[HN Gopher] Selling Data to Hedge Funds
       ___________________________________________________________________
        
       Selling Data to Hedge Funds
        
       Author : r_singh
       Score  : 71 points
       Date   : 2020-11-01 09:11 UTC (1 days ago)
        
 (HTM) web link (alternativedata.org)
 (TXT) w3m dump (alternativedata.org)
        
       | threedots wrote:
       | I run a business in this space. Realistically your chances of
       | having data that is useful to a HF (of any kind) is pretty low so
       | I wouldn't bank on it as a revenue source unless you have a
       | strong reason to believe (1) your data is predictive of something
       | an investor cares about and (2) isn't already covered by other
       | data.
        
         | dhairya wrote:
         | Out of curiosity what resolution and time scale is useful. Is
         | it fair to assume the most hedge funds are relatively good at
         | tracking recent information and the value is in older archives
         | that's hard to collect?
         | 
         | Also are event streams and large connect event graphs like
         | Forge.AI what sells actually useful?
         | 
         | Curious as my phd research potentially has applications for
         | information extraction and event linking. But not entirely sure
         | if those applications are actually valuable
        
         | ed25519FUUU wrote:
         | I'm curious the types of data that _are_ useful, what goes into
         | them, and what the curators of that data might make for them.
        
         | fractionalhare wrote:
         | There are also ways to reliably find and curate this data for
         | trading firms and asset managers. But that usually requires a
         | somewhat uncommon blend of skills; like statistics, web
         | scraping, reverse engineering, or some domain expertise that
         | gives you an edge in (legally) finding and using nonpublic
         | data. Scrappiness also helps a lot.
        
         | crb002 wrote:
         | Trying to get my credit union to allow users to opt in to sell
         | bulk annon checking account transactions to a hedge fund.
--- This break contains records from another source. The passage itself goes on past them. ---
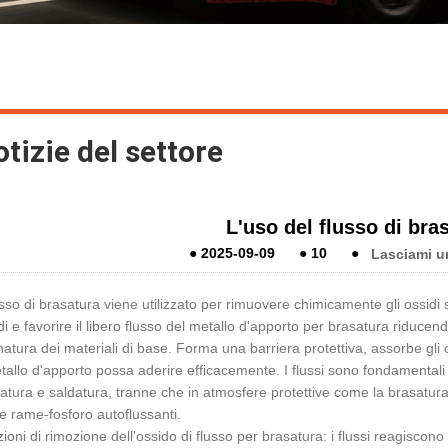
tizie del settore
L'uso del flusso di bra
●
2025-09-09
●
10
●
Lasciami u
lusso di brasatura viene utilizzato per rimuovere chimicamente gli ossidi 
di e favorire il libero flusso del metallo d'apporto per brasatura riducen
atura dei materiali di base. Forma una barriera protettiva, assorbe gli o
etallo d'apporto possa aderire efficacemente. I flussi sono fondamentali
atura e saldatura, tranne che in atmosfere protettive come la brasatura 
e rame-fosforo autoflussanti.
ioni di rimozione dell'ossido di flusso per brasatura: i flussi reagiscono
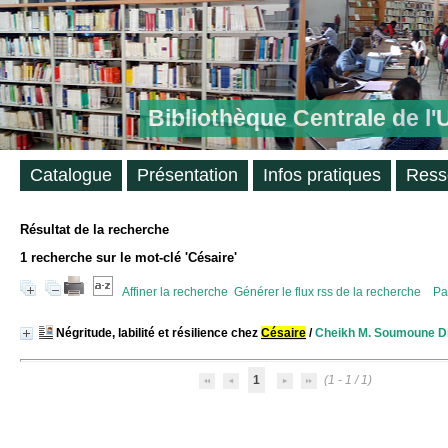
Bibliothèque Centrale de l
Catalogue
Présentation
Infos pratiques
Ress
Résultat de la recherche
1
recherche sur le mot-clé
'Césaire'
Affiner la recherche
Générer le flux rss de la recherche
Pa
Négritude, labilité et résilience chez
Césaire
/
Cheikh M. Soumoune D
1
(1 - 1 / 1)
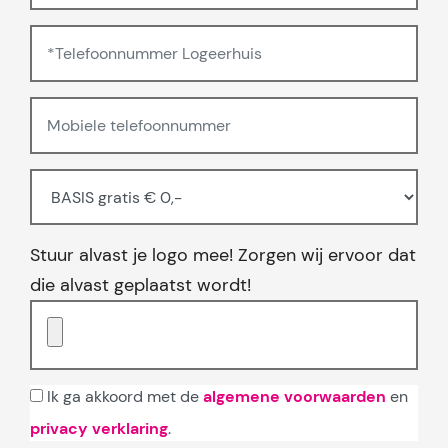
Stuur alvast je logo mee! Zorgen wij ervoor dat
die alvast geplaatst wordt!
Ik ga akkoord met de
algemene voorwaarden
en
privacy verklaring
.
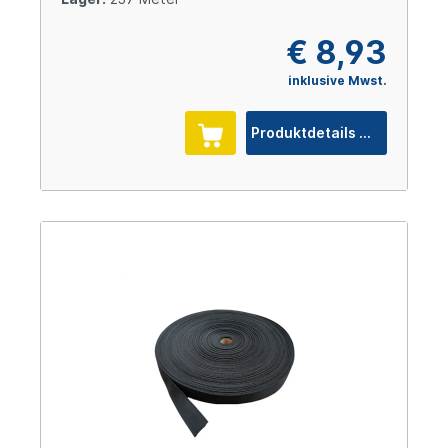
€ 8,93
inklusive Mwst.
Produktdetails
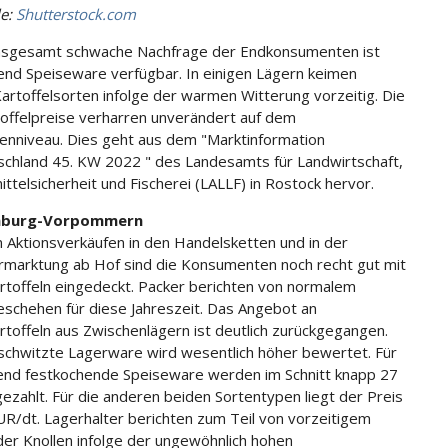
le:
Shutterstock.com
insgesamt schwache Nachfrage der Endkonsumenten ist
end Speiseware verfügbar. In einigen Lägern keimen
Kartoffelsorten infolge der warmen Witterung vorzeitig. Die
toffelpreise verharren unverändert auf dem
nniveau. Dies geht aus dem "Marktinformation
chland 45. KW 2022 " des Landesamts für Landwirtschaft,
ttelsicherheit und Fischerei (LALLF) in Rostock hervor.
nburg-Vorpommern
 Aktionsverkäufen in den Handelsketten und in der
rmarktung ab Hof sind die Konsumenten noch recht gut mit
rtoffeln eingedeckt. Packer berichten von normalem
schehen für diese Jahreszeit. Das Angebot an
rtoffeln aus Zwischenlägern ist deutlich zurückgegangen.
chwitzte Lagerware wird wesentlich höher bewertet. Für
nd festkochende Speiseware werden im Schnitt knapp 27
ezahlt. Für die anderen beiden Sortentypen liegt der Preis
UR/dt. Lagerhalter berichten zum Teil von vorzeitigem
er Knollen infolge der ungewöhnlich hohen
         | Having that much point of sale data would be huge.
        
         | r_singh wrote:
         | Could I send you a sample?
         | 
         | I'm curious about certain data I'm scraping for a project.
        
           | fractionalhare wrote:
           | If you shoot me an email I can tell you very quickly if it's
           | viable, and direct you to specific people at firms who would
           | buy it. I probably don't need a sample if you give an honest
           | description of it.
        
             | neolog wrote:
             | Is it better to provide the raw data, or to instead provide
             | some interesting statistics from aggregating or running a
             | model on the data?
        
       | logicslave wrote:
       | Honestly if you have a predictive data set, most likely it is
       | more profitable to use it to invest yourself than it is to sell
       | it. Its like a successful startup raising VC funding, the good
       | ones dont need the investors, the bad ones do.
       | 
       | Source is I used to work in this space. Clearly there are
       | operational difficulties to investing and serious domain
       | knowledge but if you have data with alpha, its worth insane
       | amounts of money (seven figures a month).
        
         | elevenoh wrote:
         | True.
         | 
         | I'd ask: "If this data is truly useful in a financial market
         | context, why are you selling it instead investing with it
         | yourself? What data are you collecting that you're not*
         | selling?"
        
           | ed25519FUUU wrote:
           | If the data made a few dollars per thousand dollars traded,
           | it would take you a long time to make meaningful income from
           | it, as opposed to a market maker.
        
           | AznHisoka wrote:
           | Because sometimes the data is useful when combined with other
           | data you might not have yourself. Example: you have data on
           | number of Netflix subs. That's great. It would be even more
           | useful if you combine that with Netflix churn data.
           | 
           | You can think of company analysis as a jigsaw puzzle. You may
           | have a few pieces. That by itself isn't useful unless u have
           | the other pieces.
        
             | whatok wrote:
             | What you're saying is correct but also puts a non-
             | sophisticated seller in a poor negotiating position. They
             | do not know what existing data the buyer uses or how their
             | data can be complementary to anything.
        
               | ethbr0 wrote:
               | That's why start-high and walk away is a fair opening
               | gambit in negotiations of this sort.
               | 
               | You can always come back around, but if they pursue you,
               | that tells you something about their appetite.
        
               | whatok wrote:
               | I mean, I guess that's something that you can do but it's
               | likely to get you laughed out of the room and greatly
               | encourage them to reverse engineer whatever you were
               | trying to sell.
        
           | fractionalhare wrote:
           | This is a good heuristic for the sale of trading strategies.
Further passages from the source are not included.